** Given entries **
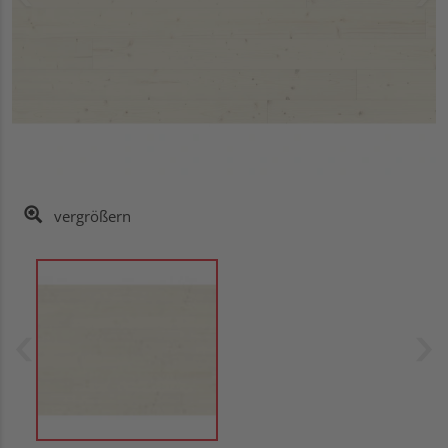
vergrößern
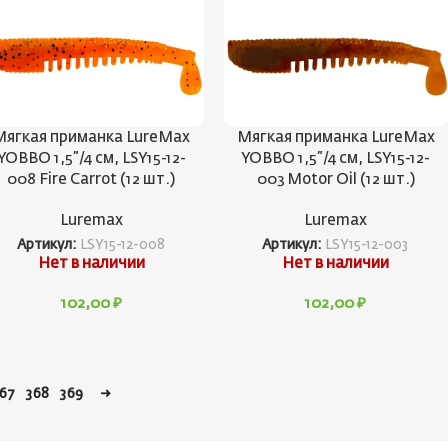
Мягкая приманка LureMax
Мягкая приманка LureMax
YOBBO 1,5”/4 см, LSY15-12-
YOBBO 1,5”/4 см, LSY15-12-
008 Fire Carrot (12 шт.)
003 Motor Oil (12 шт.)
Luremax
Luremax
Артикул:
LSY15-12-008
Артикул:
LSY15-12-003
Нет в наличии
Нет в наличии
102,00
₽
102,00
₽
67
368
369
→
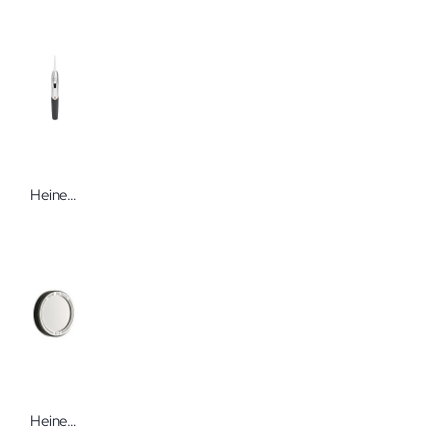
Heine mini-e Ear Light Untersuchungslampe mit Leuchtstab
Heine DELTAone Dermatoskop-Kontaktscheibe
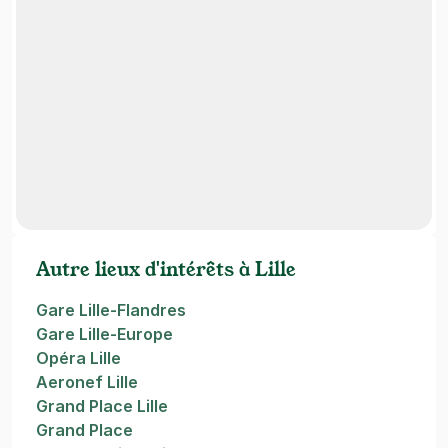
Autre lieux d'intérêts à Lille
Gare Lille-Flandres
Gare Lille-Europe
Opéra Lille
Aeronef Lille
Grand Place Lille
Grand Place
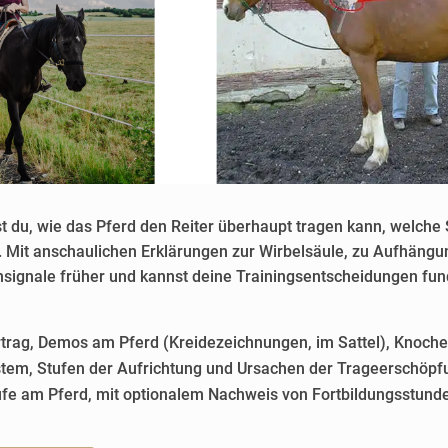
 du, wie das Pferd den Reiter überhaupt tragen kann, welche S
Mit anschaulichen Erklärungen zur Wirbelsäule, zu Aufhängun
signale früher und kannst deine Trainingsentscheidungen fund
trag, Demos am Pferd (Kreidezeichnungen, im Sattel), Knoche
ystem, Stufen der Aufrichtung und Ursachen der Trageerschöpfu
rufe am Pferd, mit optionalem Nachweis von Fortbildungsstund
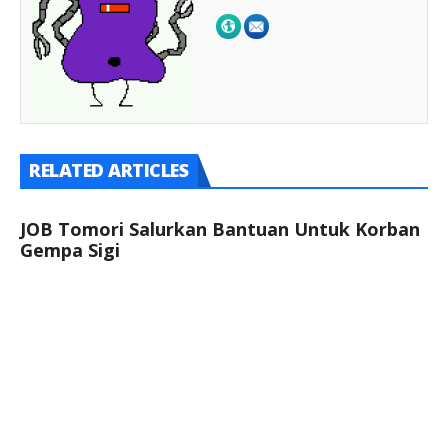
RELATED ARTICLES
JOB Tomori Salurkan Bantuan Untuk Korban
Gempa Sigi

** What the exercise asks **
Word for word, restate the lines from the line containing "LSY15-12-008" through the end of the data, including the first and last of them. Pictures stay out.

** Task answer **
LSY15-12-008
Артикул:
LSY15-12-003
Нет в наличии
Нет в наличии
102,00
₽
102,00
₽
67
368
369
→
Heine mini-e Ear Light Untersuchungslampe mit Leuchtstab
Heine DELTAone Dermatoskop-Kontaktscheibe
Autre lieux d'intérêts à Lille
Gare Lille-Flandres
Gare Lille-Europe
Opéra Lille
Aeronef Lille
Grand Place Lille
Grand Place
 du, wie das Pferd den Reiter überhaupt tragen kann, welche S
Mit anschaulichen Erklärungen zur Wirbelsäule, zu Aufhängun
signale früher und kannst deine Trainingsentscheidungen fund
trag, Demos am Pferd (Kreidezeichnungen, im Sattel), Knoche
ystem, Stufen der Aufrichtung und Ursachen der Trageerschöpfu
rufe am Pferd, mit optionalem Nachweis von Fortbildungsstund
RELATED ARTICLES
JOB Tomori Salurkan Bantuan Untuk Korban
Gempa Sigi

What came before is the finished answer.